“There’s a simultaneous wink and arms-openness to what they do,” Gilpin says. She and Escola has a further connection, she says, because of the kinds of character they channel or portray—moms, ’80s soap actresses—as well as an arch campiness that the two share. “I would try to lace in some commentary or wink, ‘She’s been in a terrible accident!’” Gilpin says, “and the director is like ‘Cut! What are you doing? You’re just the mom. There is no mezzanine. Lets do it again.’” Fortunately there are two mezzanines at the Lyceum.
The Lyceum also happens to be the same theater where her father, the veteran actor, Jack Gilpin, made his first Broadway appearance, an understudy in The Players (1978). Fans of HBO’s The Gilded Age will recognize Gilpin Sr. as Church, the pragmatic head butler to Fifth Avenue’s favorite arrivistes, the Russells. “He has strong butler energy,” she jokes, beaming with pride. In another bit of family coincidence, her mother, Ann McDonough, once played the role of Mary Todd’s sister, Elizabeth Todd Edwards, in the 1993 play Abe Lincoln in Illinois at Lincoln Center Theater.

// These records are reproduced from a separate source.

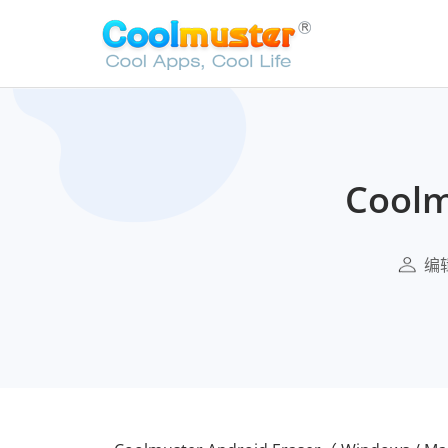
Coolm
编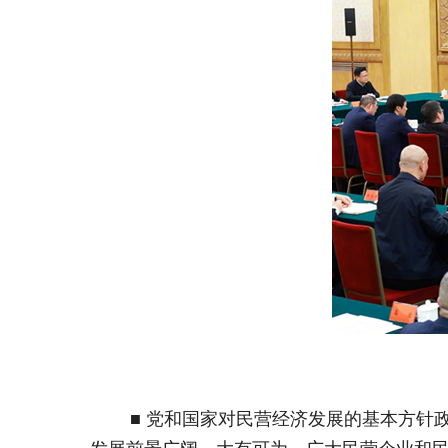
■ 党和国家对民营经济发展的基本方针政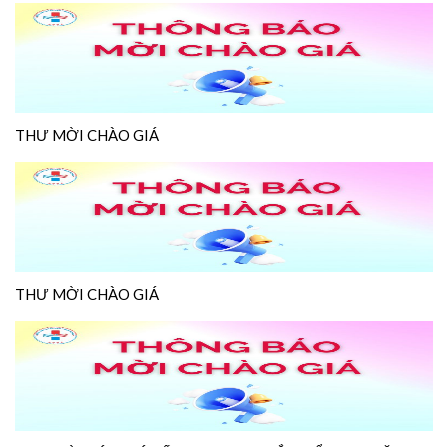
THƯ MỜI CHÀO GIÁ
THƯ MỜI CHÀO GIÁ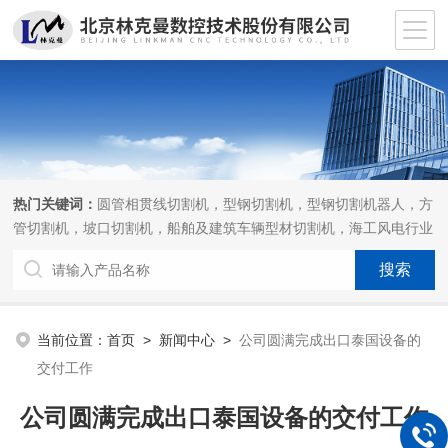
热门关键词：
圆管相贯线切割机，型钢切割机，型钢切割机器人，方
管切割机，坡口切割机，船舶及建筑车辆型材切割机，海工风电行业
相贯线切割机，离线编程软件
当前位置：
首页
>
新闻中心
>
公司圆满完成出口泰国设备的
交付工作
公司圆满完成出口泰国设备的交付工作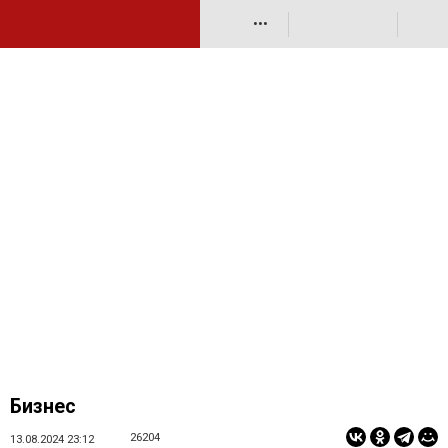
•••
Бизнес
26204
13.08.2024 23:12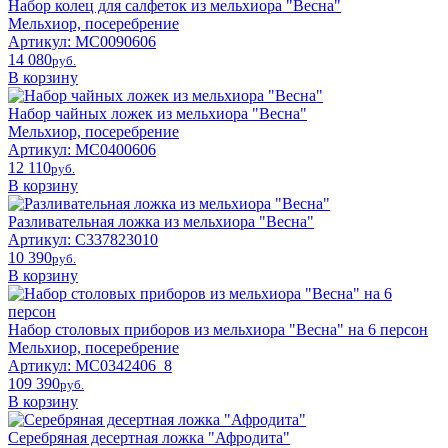
Набор колец для салфеток из мельхиора "Весна"
Мельхиор, посеребрение
Артикул: МС0090606
14 080
pyб.
В корзину
Набор чайных ложек из мельхиора "Весна"
Мельхиор, посеребрение
Артикул: МС0400606
12 110
pyб.
В корзину
Разливательная ложка из мельхиора "Весна"
Артикул: С337823010
10 390
pyб.
В корзину
Набор столовых приборов из мельхиора "Весна" на 6 персон
Мельхиор, посеребрение
Артикул: МС0342406_8
109 390
pyб.
В корзину
Серебряная десертная ложка "Афродита"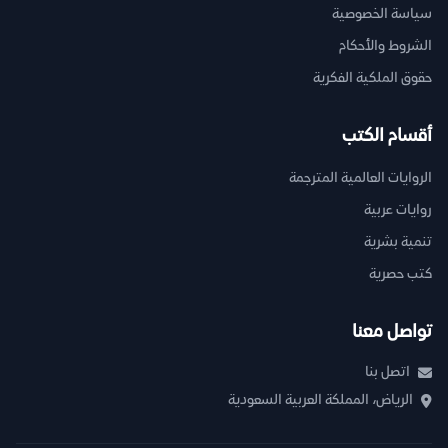
سياسة الخصوصية
الشروط والأحكام
حقوق الملكية الفكرية
أقسام الكتب
الروايات العالمية المترجمة
روايات عربية
تنمية بشرية
كتب حصرية
تواصل معنا
اتصل بنا
الرياض، المملكة العربية السعودية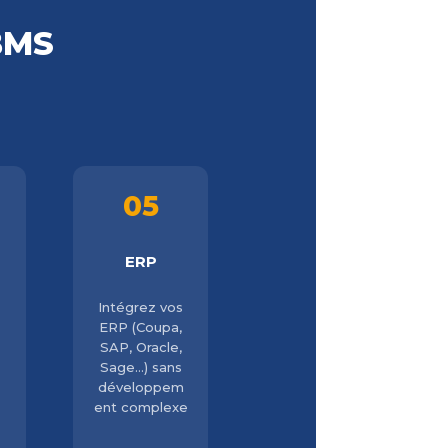
OBMS
05
ERP
Intégrez vos
ERP (Coupa,
SAP, Oracle,
Sage…) sans
développem
ent complexe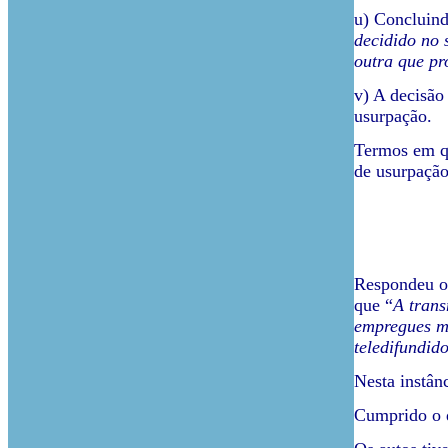
u) Concluin
decidido no 
outra que pr
v) A decisão
usurpação.
Termos em qu
de usurpação
Respondeu o 
que “
A trans
empregues me
teledifundido
Nesta instân
Cumprido o d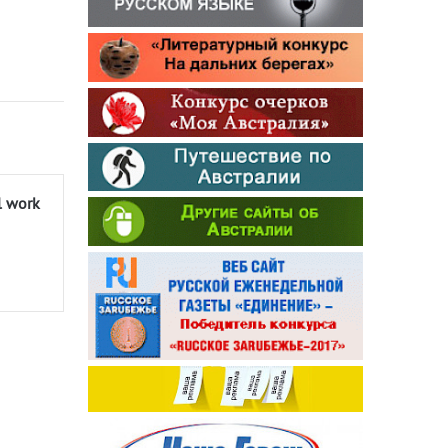
l work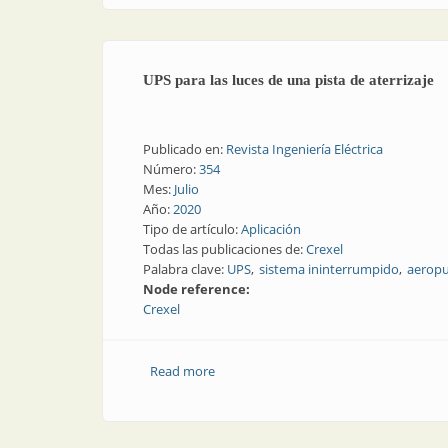
UPS para las luces de una pista de aterrizaje
Publicado en:
Revista Ingeniería Eléctrica
Número:
354
Mes:
Julio
Año:
2020
Tipo de artículo:
Aplicación
Todas las publicaciones de:
Crexel
Palabra clave:
UPS
sistema ininterrumpido
aeropu
Node reference:
Crexel
Read more
about UPS para las luces de una pista de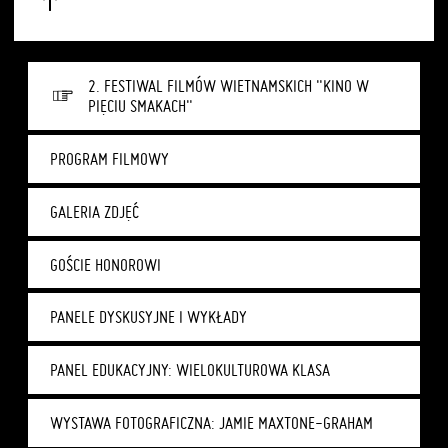
2. FESTIWAL FILMÓW WIETNAMSKICH "KINO W
PIĘCIU SMAKACH"
PROGRAM FILMOWY
GALERIA ZDJĘĆ
GOŚCIE HONOROWI
PANELE DYSKUSYJNE I WYKŁADY
PANEL EDUKACYJNY: WIELOKULTUROWA KLASA
WYSTAWA FOTOGRAFICZNA: JAMIE MAXTONE-GRAHAM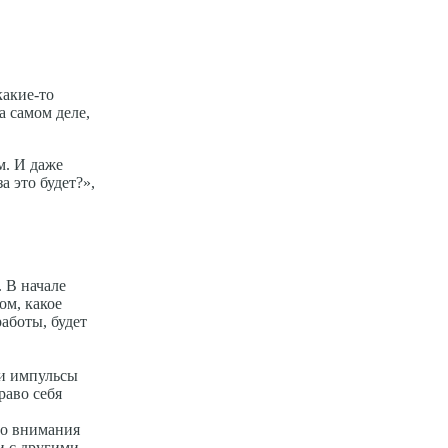
какие-то
а самом деле,
м. И даже
а это будет?»,
 В начале
ом, какое
работы, будет
ои импульсы
раво себя
но внимания
и с другими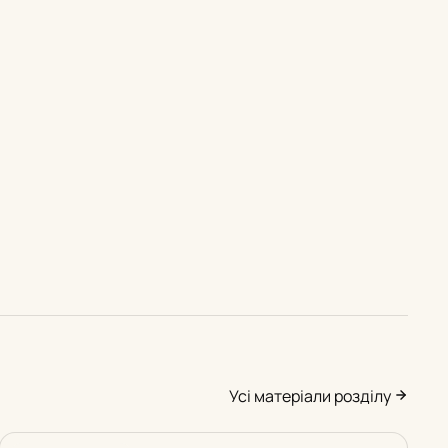
Усі матеріали розділу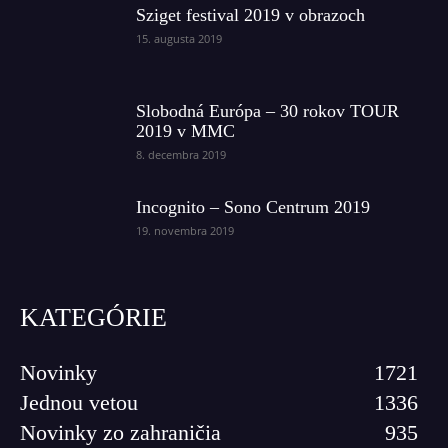
Sziget festival 2019 v obrazoch
15. augusta 2019
Slobodná Európa – 30 rokov TOUR
2019 v MMC
8. decembra 2019
Incognito – Sono Centrum 2019
19. novembra 2019
KATEGÓRIE
Novinky
1721
Jednou vetou
1336
Novinky zo zahraničia
935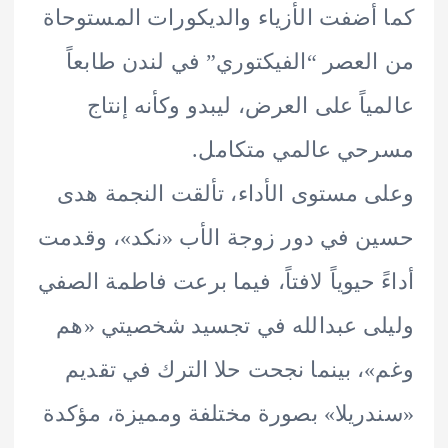
أضفت الأزياء والديكورات المستوحاة
لعصر “الفيكتوري” في لندن طابعاً
ياً على العرض، ليبدو وكأنه إنتاج
حي عالمي متكامل.
 مستوى الأداء، تألقت النجمة هدى
 في دور زوجة الأب «نكد»، وقدمت
ً حيوياً لافتاً، فيما برعت فاطمة الصفي
ى عبدالله في تجسيد شخصيتي «هم
، بينما نجحت حلا الترك في تقديم
ريلا» بصورة مختلفة ومميزة، مؤكدة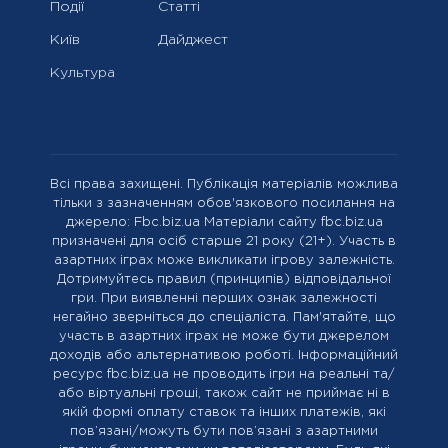
Події
Статті
Київ
Дайджест
Культура
Всі права захищені. Публікація матеріалів можлива
тільки з зазначенням обов'язкового посилання на
джерело: Fbc.biz.ua Матеріали сайту fbc.biz.ua
призначені для осіб старше 21 року (21+). Участь в
азартних іграх може викликати ігрову залежність.
Дотримуйтесь правил (принципів) відповідальної
гри. При виявленні перших ознак залежності
негайно зверніться до спеціаліста. Пам'ятайте, що
участь в азартних іграх не може бути джерелом
доходів або альтернативою роботі. Інформаційний
ресурс fbc.biz.ua не проводить ігри на реальні та/
або віртуальні гроші, також сайт не приймає ні в
якій формі оплату ставок та інших платежів, які
пов’язані/можуть бути пов’язані з азартними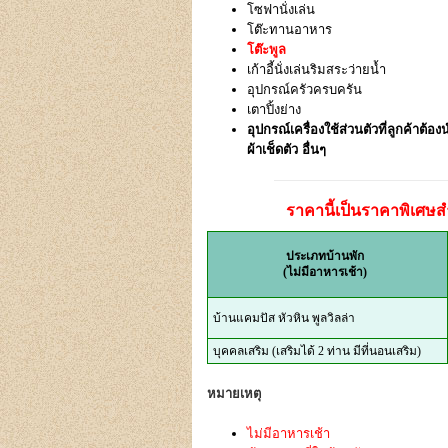
โซฟานั่งเล่น
โต๊ะทานอาหาร
โต๊ะพูล
เก้าอี้นั่งเล่นริมสระว่ายน้ำ
อุปกรณ์ครัวครบครัน
เตาปิ้งย่าง
อุปกรณ์เครื่องใช้ส่วนตัวที่ลูกค้าต้อ
ผ้าเช็ดตัว อื่นๆ
ราคานี้เป็นราคาพิเศษสำ
ประเภทบ้านพัก
(ไม่มีอาหารเช้า)
บ้านแคมปัส หัวหิน พูลวิลล่า
บุคคลเสริม (เสริมได้ 2 ท่าน มีที่นอนเสริม)
หมายเหตุ
ไม่มีอาหารเช้า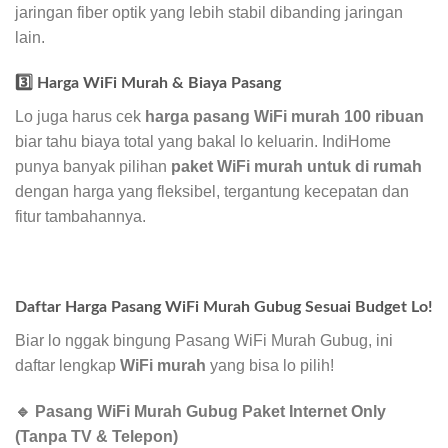
jaringan fiber optik yang lebih stabil dibanding jaringan
lain.
3️⃣ Harga WiFi Murah & Biaya Pasang
Lo juga harus cek
harga pasang WiFi murah 100 ribuan
biar tahu biaya total yang bakal lo keluarin. IndiHome
punya banyak pilihan
paket WiFi murah untuk di rumah
dengan harga yang fleksibel, tergantung kecepatan dan
fitur tambahannya.
Daftar Harga Pasang WiFi Murah Gubug Sesuai Budget Lo!
Biar lo nggak bingung Pasang WiFi Murah Gubug, ini
daftar lengkap
WiFi murah
yang bisa lo pilih!
🔹 Pasang WiFi Murah Gubug Paket Internet Only
(Tanpa TV & Telepon)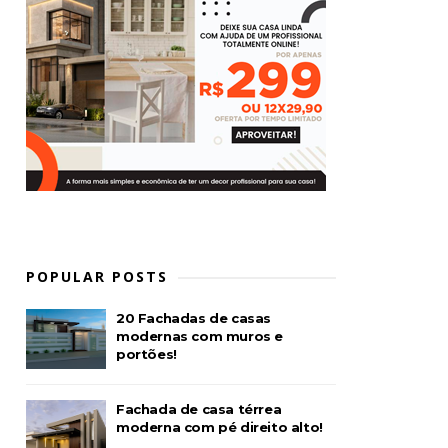
POPULAR POSTS
20 Fachadas de casas
modernas com muros e
portões!
Fachada de casa térrea
moderna com pé direito alto!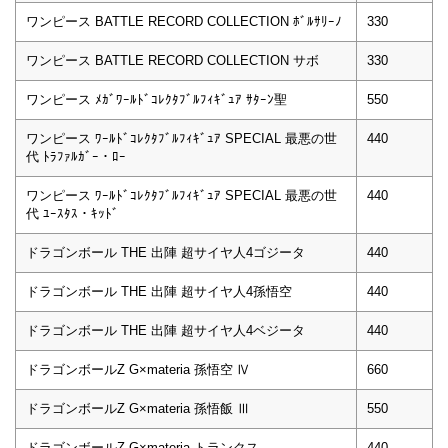
ワンピース BATTLE RECORD COLLECTION ﾎﾞﾙｻﾘｰﾉ
330
ワンピース BATTLE RECORD COLLECTION サボ
330
ワンピース ﾒｶﾞﾜｰﾙﾄﾞｺﾚｸﾀﾌﾞﾙﾌｨｷﾞｭｱ ｻﾀｰﾝ聖
550
ワンピース ﾜｰﾙﾄﾞｺﾚｸﾀﾌﾞﾙﾌｨｷﾞｭｱ SPECIAL 最悪の世
440
代 ﾄﾗﾌｧﾙｶﾞｰ・ﾛｰ
ワンピース ﾜｰﾙﾄﾞｺﾚｸﾀﾌﾞﾙﾌｨｷﾞｭｱ SPECIAL 最悪の世
440
代 ﾕｰｽﾀｽ・ｷｯﾄﾞ
ドラゴンボール THE 出陣 超サイヤ人4ゴジータ
440
ドラゴンボール THE 出陣 超サイヤ人4孫悟空
440
ドラゴンボール THE 出陣 超サイヤ人4ベジータ
440
ドラゴンボールZ G×materia 孫悟空 Ⅳ
660
ドラゴンボールZ G×materia 孫悟飯 Ⅲ
550
ドラゴンボールZ G×materia トランクス
440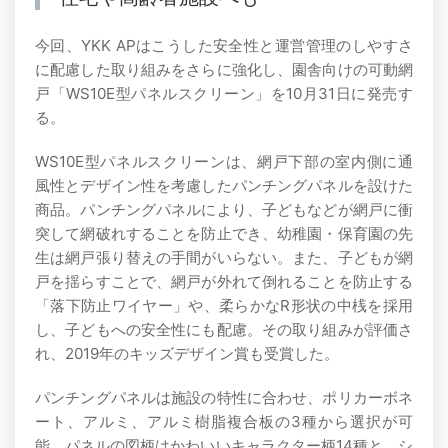
今回、YKK APはこうした安全性と運営管理のしやすさ
に配慮した取り組みをさらに強化し、園舎向けの可動網
戸「WS10E型パネルスクリーン」を10月31日に発売す
る。
WS10E型パネルスクリーンは、網戸下部の室内側に通
風性とデザイン性を考慮したパンチングパネルを設けた
商品。パンチングパネルにより、子どもなどが網戸に衝
突して網破れすることを防止でき、幼稚園・保育園の先
生は網戸張り替えの手間がいらない。また、子どもが網
戸を揺らすことで、網戸が外れて倒れることを防止する
「落下防止ワイヤー」や、柔らかなR形状の中桟を採用
し、子どもへの安全性にも配慮。その取り組みが評価さ
れ、2019年のキッズデザイン賞も受賞した。
パンチングパネルは施設の特性に合わせ、ポリカーボネ
ート、アルミ、アルミ樹脂複合板の3種から選択が可
能。パネルの図柄はかわいいキャラクター柄14種と、シ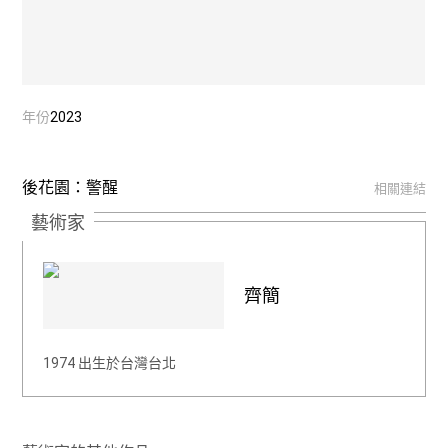
年份
2023
後花園：警醒
相關連結
藝術家
齊簡
1974 出生於台灣台北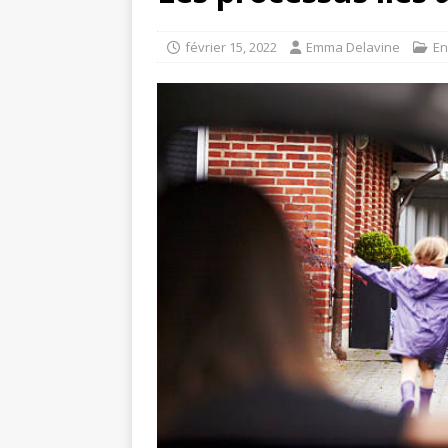
février 15, 2022
Emma Delavine
En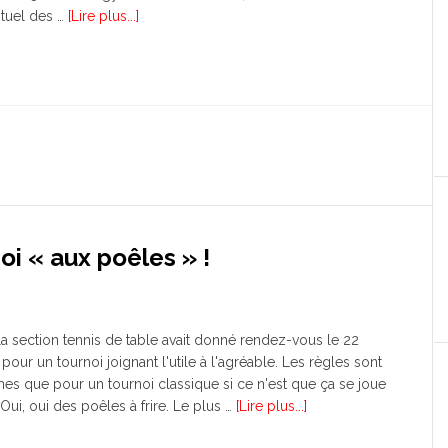
ituel des …
[Lire plus...]
oi « aux poêles » !
a section tennis de table avait donné rendez-vous le 22
 pour un tournoi joignant l'utile à l'agréable. Les règles sont
s que pour un tournoi classique si ce n'est que ça se joue
 Oui, oui des poêles à frire. Le plus …
[Lire plus...]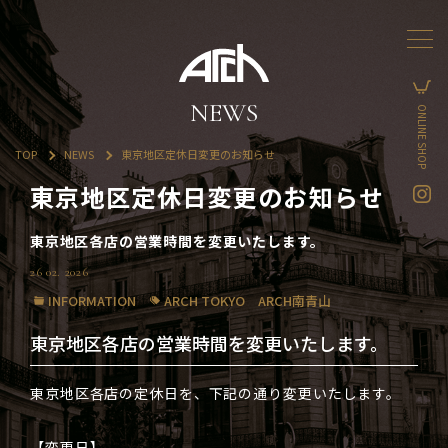
NEWS
ONLINE SHOP
TOP
NEWS
東京地区定休日変更のお知らせ
東京地区定休日変更のお知らせ
東京地区各店の営業時間を変更いたします。
26 02. 2026
INFORMATION
ARCH TOKYO
ARCH南青山
東京地区各店の営業時間を変更いたします。
東京地区各店の定休日を、下記の通り変更いたします。
【変更日】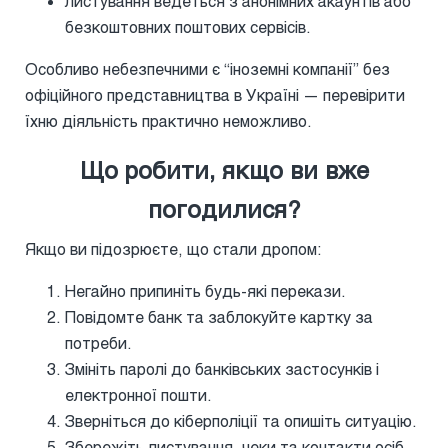
листування ведеться з анонімних акаунтів або
безкоштовних поштових сервісів.
Особливо небезпечними є “іноземні компанії” без
офіційного представництва в Україні — перевірити
їхню діяльність практично неможливо.
Що робити, якщо ви вже
погодилися?
Якщо ви підозрюєте, що стали дропом:
Негайно припиніть будь-які перекази.
Повідомте банк та заблокуйте картку за
потреби.
Змініть паролі до банківських застосунків і
електронної пошти.
Зверніться до кіберполіції та опишіть ситуацію.
Збережіть листування, чеки та контакти осіб,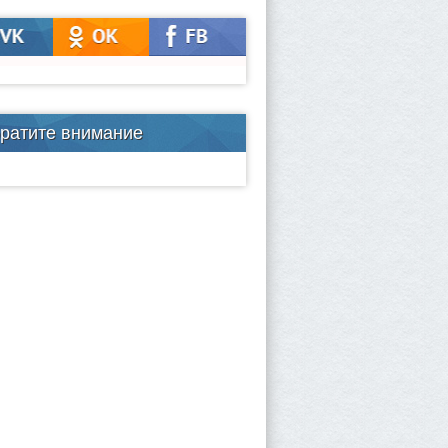
ратите внимание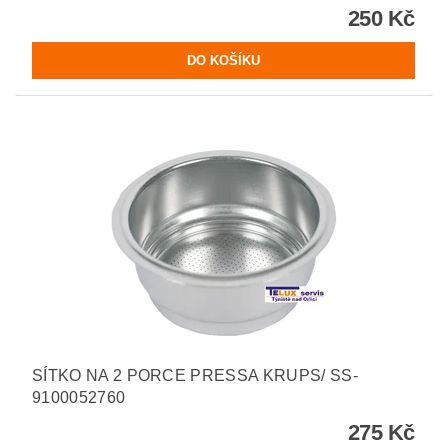
250 Kč
SÍTKO NA 2 PORCE PRESSA KRUPS/ SS-
9100052760
275 Kč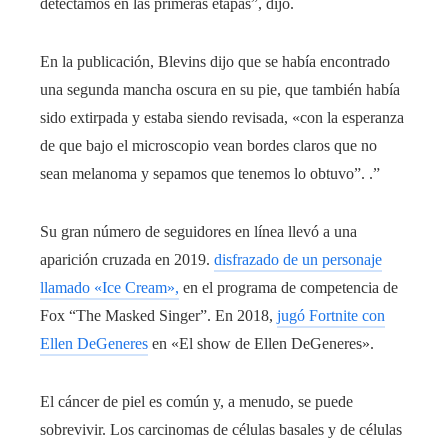
detectamos en las primeras etapas”, dijo.
En la publicación, Blevins dijo que se había encontrado
una segunda mancha oscura en su pie, que también había
sido extirpada y estaba siendo revisada, «con la esperanza
de que bajo el microscopio vean bordes claros que no
sean melanoma y sepamos que tenemos lo obtuvo”. .”
Su gran número de seguidores en línea llevó a una
aparición cruzada en 2019.
disfrazado de un personaje
llamado «Ice Cream»,
en el programa de competencia de
Fox “The Masked Singer”. En 2018,
jugó Fortnite con
Ellen DeGeneres
en «El show de Ellen DeGeneres».
El cáncer de piel es común y, a menudo, se puede
sobrevivir. Los carcinomas de células basales y de células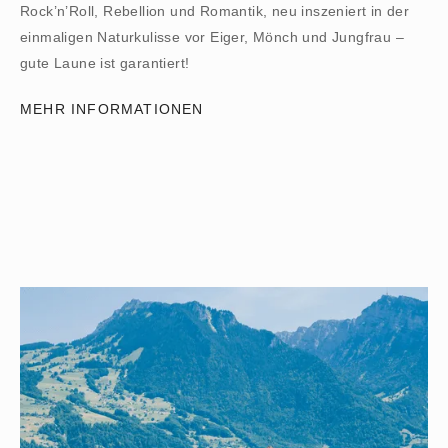
Rock’n’Roll, Rebellion und Romantik, neu inszeniert in der
einmaligen Naturkulisse vor Eiger, Mönch und Jungfrau –
gute Laune ist garantiert!
MEHR INFORMATIONEN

Growing up in a family of actors, with much of her childhood spent in the city, Gilpin takes a surreal pleasure in seeing her name above the marquee. She has had a few different lives here, with the city as a palimpsest for each one. “Now I’m a tired mom shuffling to the dentist, but 10 or 15 years ago, I was on this block, drunk with a Camel Light. Or 30 years ago, I was skipping down the streets in Mary Janes with a wedgie. New York, especially now, can feel so Chobani, so eyebrow studio. But this is where Cafe Wah? was, Allen Ginsburg, Alexander Hamilton. I feel the history smack me in the face, and I think that I certainly feel that in this theater.”
Gilpin’s latest New York iteration is with her husband, Cosmo, a nurse, and their two young daughters, one four years old and the youngest born last May. “I do rabid hamster Mary Todd for however many hours of rehearsal, then come home for bed time with two children, which makes Mary look like Charlie Rose. Any parent knows, 6 to 8 p.m. is like an enema of broken glass, nervous system wise. By 8:30, there are nights where you are just staring into the distance,” she laughs.